What to work on: Your answer should be the entries, repeated exactly.

(Beginning of Provided records)

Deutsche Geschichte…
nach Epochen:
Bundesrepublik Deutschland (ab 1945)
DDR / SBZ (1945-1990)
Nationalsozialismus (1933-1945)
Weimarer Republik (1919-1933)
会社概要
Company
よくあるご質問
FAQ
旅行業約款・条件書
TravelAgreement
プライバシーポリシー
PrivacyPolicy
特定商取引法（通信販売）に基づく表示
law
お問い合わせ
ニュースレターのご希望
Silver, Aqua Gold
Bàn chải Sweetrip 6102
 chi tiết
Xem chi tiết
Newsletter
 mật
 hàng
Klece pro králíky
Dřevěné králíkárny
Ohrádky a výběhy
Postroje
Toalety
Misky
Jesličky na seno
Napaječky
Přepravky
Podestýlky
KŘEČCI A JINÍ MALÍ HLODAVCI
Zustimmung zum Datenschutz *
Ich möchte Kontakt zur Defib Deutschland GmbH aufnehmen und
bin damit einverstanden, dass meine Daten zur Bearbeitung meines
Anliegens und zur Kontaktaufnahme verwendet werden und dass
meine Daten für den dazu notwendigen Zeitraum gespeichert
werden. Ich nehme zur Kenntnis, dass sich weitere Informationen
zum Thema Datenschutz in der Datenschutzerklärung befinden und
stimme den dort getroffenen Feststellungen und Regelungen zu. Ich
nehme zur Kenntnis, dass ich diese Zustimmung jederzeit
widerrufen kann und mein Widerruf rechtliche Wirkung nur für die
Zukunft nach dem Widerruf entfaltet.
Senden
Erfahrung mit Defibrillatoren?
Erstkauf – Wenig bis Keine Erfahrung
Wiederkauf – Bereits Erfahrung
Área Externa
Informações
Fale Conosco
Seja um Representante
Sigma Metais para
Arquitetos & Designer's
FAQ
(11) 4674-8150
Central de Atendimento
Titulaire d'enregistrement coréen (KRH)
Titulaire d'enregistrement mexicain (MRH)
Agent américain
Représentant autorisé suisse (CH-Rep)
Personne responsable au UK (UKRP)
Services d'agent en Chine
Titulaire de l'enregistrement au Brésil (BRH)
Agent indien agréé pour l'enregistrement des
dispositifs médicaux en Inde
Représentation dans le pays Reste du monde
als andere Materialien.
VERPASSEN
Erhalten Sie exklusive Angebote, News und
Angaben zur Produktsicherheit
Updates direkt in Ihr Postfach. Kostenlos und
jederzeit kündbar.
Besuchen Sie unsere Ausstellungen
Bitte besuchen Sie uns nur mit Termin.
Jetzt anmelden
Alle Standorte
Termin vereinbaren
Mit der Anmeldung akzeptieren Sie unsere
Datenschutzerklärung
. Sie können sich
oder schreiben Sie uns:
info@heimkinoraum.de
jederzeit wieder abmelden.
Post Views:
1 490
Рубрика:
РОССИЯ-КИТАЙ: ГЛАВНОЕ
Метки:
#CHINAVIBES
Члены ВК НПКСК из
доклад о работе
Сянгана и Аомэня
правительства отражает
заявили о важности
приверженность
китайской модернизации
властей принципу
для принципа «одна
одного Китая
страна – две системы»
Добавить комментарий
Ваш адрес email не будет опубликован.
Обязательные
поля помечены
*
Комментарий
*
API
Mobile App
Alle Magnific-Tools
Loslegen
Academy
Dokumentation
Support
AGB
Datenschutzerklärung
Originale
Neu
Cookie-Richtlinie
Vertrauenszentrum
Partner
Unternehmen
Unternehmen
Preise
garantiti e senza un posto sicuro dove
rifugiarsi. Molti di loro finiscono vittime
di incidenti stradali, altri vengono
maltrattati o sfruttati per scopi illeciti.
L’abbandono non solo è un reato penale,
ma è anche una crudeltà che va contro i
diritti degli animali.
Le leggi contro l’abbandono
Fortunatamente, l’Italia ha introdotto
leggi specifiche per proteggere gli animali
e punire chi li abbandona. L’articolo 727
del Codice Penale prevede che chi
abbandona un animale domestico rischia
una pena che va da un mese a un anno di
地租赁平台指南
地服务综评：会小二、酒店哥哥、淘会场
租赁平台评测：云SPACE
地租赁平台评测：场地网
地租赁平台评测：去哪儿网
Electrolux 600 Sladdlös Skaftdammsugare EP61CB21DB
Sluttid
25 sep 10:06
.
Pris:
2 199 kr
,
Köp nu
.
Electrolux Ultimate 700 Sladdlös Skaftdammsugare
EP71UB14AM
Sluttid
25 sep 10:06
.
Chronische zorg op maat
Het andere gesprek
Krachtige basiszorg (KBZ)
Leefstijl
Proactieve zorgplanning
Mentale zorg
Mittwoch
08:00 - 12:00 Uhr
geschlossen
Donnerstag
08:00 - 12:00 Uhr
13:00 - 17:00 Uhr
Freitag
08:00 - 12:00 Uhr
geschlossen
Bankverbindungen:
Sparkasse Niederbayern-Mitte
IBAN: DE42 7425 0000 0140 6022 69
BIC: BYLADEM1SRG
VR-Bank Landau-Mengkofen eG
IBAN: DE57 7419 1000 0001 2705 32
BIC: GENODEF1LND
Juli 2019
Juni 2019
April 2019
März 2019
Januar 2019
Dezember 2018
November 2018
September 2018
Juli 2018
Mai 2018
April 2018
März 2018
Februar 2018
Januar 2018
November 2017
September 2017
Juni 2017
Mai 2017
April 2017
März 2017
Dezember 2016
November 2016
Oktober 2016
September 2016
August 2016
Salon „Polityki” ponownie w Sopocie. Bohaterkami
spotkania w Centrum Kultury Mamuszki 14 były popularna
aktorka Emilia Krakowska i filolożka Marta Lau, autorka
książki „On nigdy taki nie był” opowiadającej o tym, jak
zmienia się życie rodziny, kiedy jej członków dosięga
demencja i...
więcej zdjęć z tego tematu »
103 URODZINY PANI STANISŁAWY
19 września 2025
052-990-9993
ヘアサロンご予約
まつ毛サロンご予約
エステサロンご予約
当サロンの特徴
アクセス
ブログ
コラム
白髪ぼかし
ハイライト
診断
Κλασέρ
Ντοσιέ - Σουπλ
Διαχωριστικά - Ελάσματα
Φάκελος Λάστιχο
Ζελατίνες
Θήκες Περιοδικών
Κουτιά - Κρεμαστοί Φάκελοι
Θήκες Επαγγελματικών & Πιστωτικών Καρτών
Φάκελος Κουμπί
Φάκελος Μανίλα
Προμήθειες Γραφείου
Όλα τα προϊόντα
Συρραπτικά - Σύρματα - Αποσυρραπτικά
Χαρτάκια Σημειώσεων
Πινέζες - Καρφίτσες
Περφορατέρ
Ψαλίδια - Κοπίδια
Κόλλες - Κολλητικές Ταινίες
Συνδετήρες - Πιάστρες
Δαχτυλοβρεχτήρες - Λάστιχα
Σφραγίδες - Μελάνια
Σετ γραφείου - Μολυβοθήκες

(End of Provided records)

Answer box:
Deutsche Geschichte…
nach Epochen:
Bundesrepublik Deutschland (ab 1945)
DDR / SBZ (1945-1990)
Nationalsozialismus (1933-1945)
Weimarer Republik (1919-1933)
会社概要
Company
よくあるご質問
FAQ
旅行業約款・条件書
TravelAgreement
プライバシーポリシー
PrivacyPolicy
特定商取引法（通信販売）に基づく表示
law
お問い合わせ
ニュースレターのご希望
Silver, Aqua Gold
Bàn chải Sweetrip 6102
 chi tiết
Xem chi tiết
Newsletter
 mật
 hàng
Klece pro králíky
Dřevěné králíkárny
Ohrádky a výběhy
Postroje
Toalety
Misky
Jesličky na seno
Napaječky
Přepravky
Podestýlky
KŘEČCI A JINÍ MALÍ HLODAVCI
Zustimmung zum Datenschutz *
Ich möchte Kontakt zur Defib Deutschland GmbH aufnehmen und
bin damit einverstanden, dass meine Daten zur Bearbeitung meines
Anliegens und zur Kontaktaufnahme verwendet werden und dass
meine Daten für den dazu notwendigen Zeitraum gespeichert
werden. Ich nehme zur Kenntnis, dass sich weitere Informationen
zum Thema Datenschutz in der Datenschutzerklärung befinden und
stimme den dort getroffenen Feststellungen und Regelungen zu. Ich
nehme zur Kenntnis, dass ich diese Zustimmung jederzeit
widerrufen kann und mein Widerruf rechtliche Wirkung nur für die
Zukunft nach dem Widerruf entfaltet.
Senden
Erfahrung mit Defibrillatoren?
Erstkauf – Wenig bis Keine Erfahrung
Wiederkauf – Bereits Erfahrung
Área Externa
Informações
Fale Conosco
Seja um Representante
Sigma Metais para
Arquitetos & Designer's
FAQ
(11) 4674-8150
Central de Atendimento
Titulaire d'enregistrement coréen (KRH)
Titulaire d'enregistrement mexicain (MRH)
Agent américain
Représentant autorisé suisse (CH-Rep)
Personne responsable au UK (UKRP)
Services d'agent en Chine
Titulaire de l'enregistrement au Brésil (BRH)
Agent indien agréé pour l'enregistrement des
dispositifs médicaux en Inde
Représentation dans le pays Reste du monde
als andere Materialien.
VERPASSEN
Erhalten Sie exklusive Angebote, News und
Angaben zur Produktsicherheit
Updates direkt in Ihr Postfach. Kostenlos und
jederzeit kündbar.
Besuchen Sie unsere Ausstellungen
Bitte besuchen Sie uns nur mit Termin.
Jetzt anmelden
Alle Standorte
Termin vereinbaren
Mit der Anmeldung akzeptieren Sie unsere
Datenschutzerklärung
. Sie können sich
oder schreiben Sie uns:
info@heimkinoraum.de
jederzeit wieder abmelden.
Post Views:
1 490
Рубрика:
РОССИЯ-КИТАЙ: ГЛАВНОЕ
Метки:
#CHINAVIBES
Члены ВК НПКСК из
доклад о работе
Сянгана и Аомэня
правительства отражает
заявили о важности
приверженность
китайской модернизации
властей принципу
для принципа «одна
одного Китая
страна – две системы»
Добавить комментарий
Ваш адрес email не будет опубликован.
Обязательные
поля помечены
*
Комментарий
*
API
Mobile App
Alle Magnific-Tools
Loslegen
Academy
Dokumentation
Support
AGB
Datenschutzerklärung
Originale
Neu
Cookie-Richtlinie
Vertrauenszentrum
Partner
Unternehmen
Unternehmen
Preise
garantiti e senza un posto sicuro dove
rifugiarsi. Molti di loro finiscono vittime
di incidenti stradali, altri vengono
maltrattati o sfruttati per scopi illeciti.
L’abbandono non solo è un reato penale,
ma è anche una crudeltà che va contro i
diritti degli animali.
Le leggi contro l’abbandono
Fortunatamente, l’Italia ha introdotto
leggi specifiche per proteggere gli animali
e punire chi li abbandona. L’articolo 727
del Codice Penale prevede che chi
abbandona un animale domestico rischia
una pena che va da un mese a un anno di
地租赁平台指南
地服务综评：会小二、酒店哥哥、淘会场
租赁平台评测：云SPACE
地租赁平台评测：场地网
地租赁平台评测：去哪儿网
Electrolux 600 Sladdlös Skaftdammsugare EP61CB21DB
Sluttid
25 sep 10:06
.
Pris:
2 199 kr
,
Köp nu
.
Electrolux Ultimate 700 Sladdlös Skaftdammsugare
EP71UB14AM
Sluttid
25 sep 10:06
.
Chronische zorg op maat
Het andere gesprek
Krachtige basiszorg (KBZ)
Leefstijl
Proactieve zorgplanning
Mentale zorg
Mittwoch
08:00 - 12:00 Uhr
geschlossen
Donnerstag
08:00 - 12:00 Uhr
13:00 - 17:00 Uhr
Freitag
08:00 - 12:00 Uhr
geschlossen
Bankverbindungen:
Sparkasse Niederbayern-Mitte
IBAN: DE42 7425 0000 0140 6022 69
BIC: BYLADEM1SRG
VR-Bank Landau-Mengkofen eG
IBAN: DE57 7419 1000 0001 2705 32
BIC: GENODEF1LND
Juli 2019
Juni 2019
April 2019
März 2019
Januar 2019
Dezember 2018
November 2018
September 2018
Juli 2018
Mai 2018
April 2018
März 2018
Februar 2018
Januar 2018
November 2017
September 2017
Juni 2017
Mai 2017
April 2017
März 2017
Dezember 2016
November 2016
Oktober 2016
September 2016
August 2016
Salon „Polityki” ponownie w Sopocie. Bohaterkami
spotkania w Centrum Kultury Mamuszki 14 były popularna
aktorka Emilia Krakowska i filolożka Marta Lau, autorka
książki „On nigdy taki nie był” opowiadającej o tym, jak
zmienia się życie rodziny, kiedy jej członków dosięga
demencja i...
więcej zdjęć z tego tematu »
103 URODZINY PANI STANISŁAWY
19 września 2025
052-990-9993
ヘアサロンご予約
まつ毛サロンご予約
エステサロンご予約
当サロンの特徴
アクセス
ブログ
コラム
白髪ぼかし
ハイライト
診断
Κλασέρ
Ντοσιέ - Σουπλ
Διαχωριστικά - Ελάσματα
Φάκελος Λάστιχο
Ζελατίνες
Θήκες Περιοδικών
Κουτιά - Κρεμαστοί Φάκελοι
Θήκες Επαγγελματικών & Πιστωτικών Καρτών
Φάκελος Κουμπί
Φάκελος Μανίλα
Προμήθειες Γραφείου
Όλα τα προϊόντα
Συρραπτικά - Σύρματα - Αποσυρραπτικά
Χαρτάκια Σημειώσεων
Πινέζες - Καρφίτσες
Περφορατέρ
Ψαλίδια - Κοπίδια
Κόλλες - Κολλητικές Ταινίες
Συνδετήρες - Πιάστρες
Δαχτυλοβρεχτήρες - Λάστιχα
Σφραγίδες - Μελάνια
Σετ γραφείου - Μολυβοθήκες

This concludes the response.